Spark streaming, sliding window example and explaination

16,923 views
Skip to first unread message

ngoc linh

unread,
Jan 2, 2014, 4:59:23 AM1/2/14
to spark...@googlegroups.com
Dear Matei, Tathagata,

Could you guys provide me an example with explaination sliding window (in Spark streaming). I was confusing about the relationship between batchInterval-windowDuration-slideDuration.

Tathagata Das

unread,
Jan 2, 2014, 5:55:26 AM1/2/14
to spark...@googlegroups.com
Hello, 

"Batch interval" is the basic interval at which the system with receive the data in batches. This is the interval set when creating a StreamingContext. For example, if you set the batch interval as 2 second, then any input DStream will generate RDDs of received data at 2 second intervals. 

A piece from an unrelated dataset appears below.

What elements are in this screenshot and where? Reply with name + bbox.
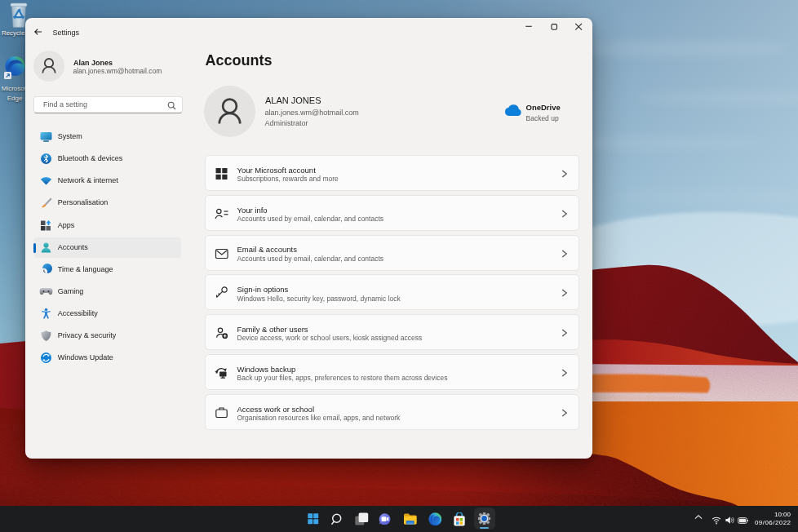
svg-text:09/06/2022: 09/06/2022: [755, 519, 791, 526]
svg-text:10:00: 10:00: [774, 511, 791, 518]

A window operator is defined by two parameters - 
- WindowDuration - the length of the window
- SlideDuration - the interval at which the window will slide or move forward
Its a bit hard to explain the sliding of a window in words, so slides may be more useful. Take a look at slides 27 - 29 in the attached slides. 

Both the window duration and the slide duration must be multiples of the batch interval, as received data is divided into batches of duration "batch interval". Lets take an example. Suppose we have a batch interval of 2 seconds and we have defined an input stream.

val inputsStream = ssc.socketStream(...)

This inputStream will generate RDDs every 2 seconds, containing last 2 second of data. Now say we define a few window operation on this. The window operation is defined as DStream.window(<window duration>, <slide duration>)

val windowStream1 = inputStream.window(Seconds(4))
val windowStream2 = inputStream.window(Seconds(4), Seconds(2))
val windowStream3 = inputStream.window(Seconds(10), Seconds(4))
val windowStream4 = inputStream.window(Seconds(10), Seconds(10)
val windowStream5 = inputStream.window(Seconds(2), Seconds(2))    // same as inputStream
val windowStream6 = inputStream.window(Seconds(11), Seconds(2))   // invalid
val windowStream7 = inputStream.window(Seconds(4), Seconds(1))    // invalid


Both, windowStream1 and windowStream2 will generate RDDs containing data from last 4 seconds. And the RDDs will be generated every 2 seconds (if the slide duration is not specified as in windowStream1, then the slide duration was assumed to be inputStream's batch duration = 2 sec). Note that each of these windows of data are overlapping. Window RDD at time 10 will contain data from times 6 to 10 (i.e. slightly after 6 to end of 10), and window RDD at time 12 will contain data from 8 to 12. 

Similarly, windowStream3 will generate RDDs every 4 seconds, each containing data from last 10 seconds. And windowStream4 will generate non-overlapping windows, that is, RDDs every 10 seconds, containing data from last 10 seconds. windowStream5 is essentially same as the inputStream.

windowStream6 and windowStream7 are invalid because one of the two parameters is not a multiple of the batch interval, that is, 2 seconds. This is how the three are related. 

Hope that helped. Note that I did simplify a few details that are important when you want to define window operations over windowed streams. I am ignoring them for now. Feel free to ask more specific questions.

TD











On Thu, Jan 2, 2014 at 1:59 AM, ngoc linh <esvn...@gmail.com> wrote:
Dear Matei, Tathagata,

Could you guys provide me an example with explaination sliding window (in Spark streaming). I was confusing about the relationship between batchInterval-windowDuration-slideDuration.

--
You received this message because you are subscribed to the Google Groups "Spark Users" group.
To unsubscribe from this group and stop receiving emails from it, send an email to spark-users...@googlegroups.com.
For more options, visit https://groups.google.com/groups/opt_out.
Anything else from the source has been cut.